======== Data shown
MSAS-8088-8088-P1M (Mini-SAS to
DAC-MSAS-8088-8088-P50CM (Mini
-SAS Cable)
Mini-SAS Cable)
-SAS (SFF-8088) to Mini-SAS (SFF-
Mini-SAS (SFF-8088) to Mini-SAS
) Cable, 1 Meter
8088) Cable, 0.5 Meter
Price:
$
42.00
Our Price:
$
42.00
================
▸ **How to complete this task**:
Set down all of the lines above without altering a word.

▸ **Response to the exercise**:
MSAS-8088-8088-P1M (Mini-SAS to
DAC-MSAS-8088-8088-P50CM (Mini
-SAS Cable)
Mini-SAS Cable)
-SAS (SFF-8088) to Mini-SAS (SFF-
Mini-SAS (SFF-8088) to Mini-SAS
) Cable, 1 Meter
8088) Cable, 0.5 Meter
Price:
$
42.00
Our Price:
$
42.00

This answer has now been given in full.